Relational data 4 - Challenges

Download exercises zip

Browse online files

Matrices

HOW TO DISPLAY: In these exercises you never need to display the chain exactly as in the examples, the important thing is having correct node numbers and links among them. Still, for optimal display we will sometimes suggest some options parameters.

First off, import draw_mat:

[1]:
from soft import draw_mat

Challenge - trichain

Write a function which given an odd number n, displays a graph represented as matrix of lists of lists of booleans as in the examples.

  • if n is negative or even, raise ValueError

  • For optimal display call draw_mat like this:

    draw_mat( mat , options={'graph':{'rankdir':'LR'}}  )

Examples:

>>> trichain(3)

expected-trichain-3.png

>>> trichain(5)

expected-trichain-5.png

>>> trichain(7)

expected-trichain-7.png

[2]:


from soft import draw_mat def trichain(n): raise Exception('TODO IMPLEMENT ME !') trichain(3) trichain(5) trichain(7)

Challenge - Bipartite

✪✪ Write a function which given two numbers n and m, displays a boolean matrix as list of lists, representing a graph in which first n nodes are linked to all successive m nodes.

  • for optimal drawing, add options parameter like this:

    draw_mat( mat , options= {'graph':{'ordering':'out'}})

Examples:

>>> bipartite(2,4)

expected-bipartite-2-4.png

>>> bipartite(3,2)

expected-bipartite-3-2.png

[3]:

from soft import draw_mat def bipartite(n, m): raise Exception('TODO IMPLEMENT ME !') bipartite(2,4) bipartite(3,2) #bipartite(1,1) #bipartite(1,2) #bipartite(2,1)

Challenge - Luna park

✪✪ A luna park receives hordes of tourists who all want to have a ride on The Spinning Head. The attraction has many queues to get tickets, and each queue holds tourists identified by an id. The attraction operators take 5 minutes to service each tourist.

Implement a function lunapark which takes a list of queues (each queue is a list of ids), and displays a graph represented as matrix as a list of lists of integers, with the times tourists have to wait until they get served.

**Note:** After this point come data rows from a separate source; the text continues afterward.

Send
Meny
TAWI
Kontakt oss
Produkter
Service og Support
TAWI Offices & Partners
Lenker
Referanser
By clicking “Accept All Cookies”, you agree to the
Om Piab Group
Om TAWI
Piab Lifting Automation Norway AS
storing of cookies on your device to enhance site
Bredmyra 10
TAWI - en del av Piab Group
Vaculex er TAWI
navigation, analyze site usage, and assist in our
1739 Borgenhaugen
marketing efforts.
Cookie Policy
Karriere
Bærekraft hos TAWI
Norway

  • assume there are always \(n\) distinct tourists, with ids starting from \(0\) until \(n\) excluded

Example:

We have 4 queues, and in the first queue tourist 0 will have to wait 10 minutes and tourist 2 will have to wait 5 minutes. Tourist 7 is being serviced so she has zero minutes to wait.

tourists = [[0,2,7],
            [1,4,6,8],
            [3,5,14],
            [9,10,11,12,13]]
>>> lunapark(tourists)

expected-luna-park.png

[4]:

from soft import draw_mat def lunapark(queues): raise Exception('TODO IMPLEMENT ME !') tourists = [[0,2,7], [1,4,6,8], [3,5,14], [9,10,11,12,13]] lunapark(tourists) #lunapark([ [0] ]) #lunapark([ [0,1]]) #lunapark([ [0,1], # [2]])

Challenge - Factory

A factory has several conveyor belts to process raw materials. Each conveyor has a number of machines which refine the material. Each machine takes a different time to work, except the last one of each line which is just a collector.

Factory process

✪✪ Write a function process which takes a list of machine lines and displays a graph as a matrix of list of lists of integers holding the timings between each machine. A machine line is a list with the timings of each machine.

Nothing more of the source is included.